It’s no coincidence that the Spurs returned to championship form when Leonard started to hit his prime. His defensive emergence was crucial for San Antonio to return to the Finals in 2013 and reclaim the title in 2014 after a six-year drought. Kawhi still has a lot more of his story to write before it’s over, but at 26-years old he may be off to the best start of the group.


Sometimes Kobe doesn’t get the credit he deserves as a defender. Maybe it’s because he never won a DPOY award, but let’s not forget he was on NINE All-Defensive First Teams. Maybe it’s because he was so great on offense, but much of it was fueled by the same competitiveness he brought on defense.

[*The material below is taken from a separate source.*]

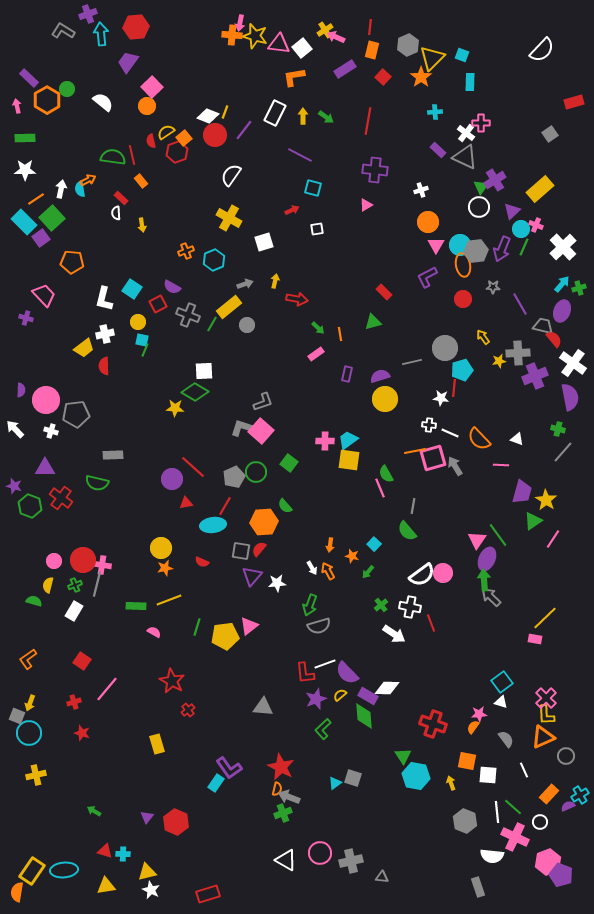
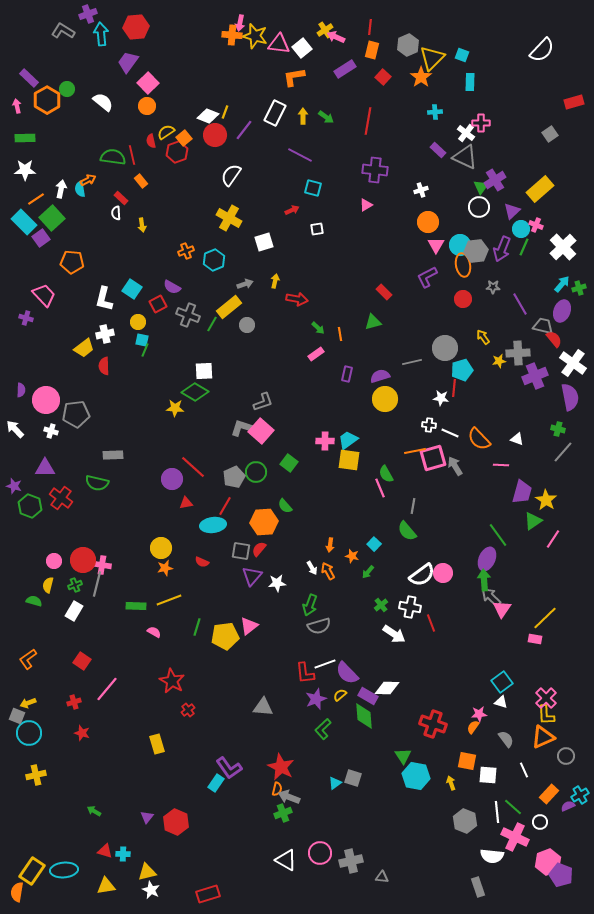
pink square at (152, 87): moved 4 px left, 4 px up
pink triangle at (477, 540): moved 25 px right, 69 px down
yellow arrow at (30, 703): moved 2 px left; rotated 49 degrees clockwise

Either way, there’s no question Kobe is a top-5 perimeter defender.


“The Glove” is the only point guard ever to win DPOY; however, it’s almost surprising that he wasn’t able to win more. The 6'4 Payton strengths were toughness, courage, strong footwork combined with rarely seen skills for a point guard to dominate on the other end of the court. He also played well on the lanes, as he did manage to lead twice in steals per game. And talk about consistency … Payton was on the All-Defensive First Team from 1994-2002 … “The Glove” was ruthless.

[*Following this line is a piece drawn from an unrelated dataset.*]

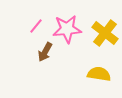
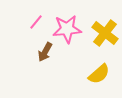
pink line: moved 4 px up
yellow semicircle: rotated 130 degrees clockwise
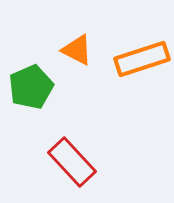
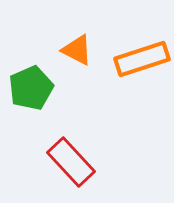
green pentagon: moved 1 px down
red rectangle: moved 1 px left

Jordan isn’t the greatest player of all time just for his offensive accomplishments. He might have been even better at defense when he needed to be. His Airness had the complete package of defense a coach would want from his 2-guard. Jordan had quick feet, bruising physicality, active hands, and a tireless motor. In the same season (1987-88) that he had a league-leading 35.0 points and 24 field-goal attempts per game, he also topped the league in steals (3.2) and won Defensive Player of the Year. No one has replicated that feat.

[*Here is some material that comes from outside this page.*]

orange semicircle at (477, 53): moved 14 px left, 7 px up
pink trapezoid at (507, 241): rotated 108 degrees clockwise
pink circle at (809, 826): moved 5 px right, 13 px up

Like Kobe, Pippen shockingly never won DPOY but is widely renowned as one of the (if not the) greatest perimeter defender ever. His length combined with versatility and quickness made him a matchup nightmare for practically any opposing wing players. Pippin did make the All-Defensive First Team for eight consecutive seasons in the ’90s. Pippen led the league in steals in 1994-95, and he was in the top 10 in steals for five seasons.

If he played in today’s NBA, Pippen would still be an overwhelming defensive force, and arguably the best all-around defender. Even with today’s rules prohibiting hand checks, Pippen’s footwork and quickness would shine. His talent easily transcends generations.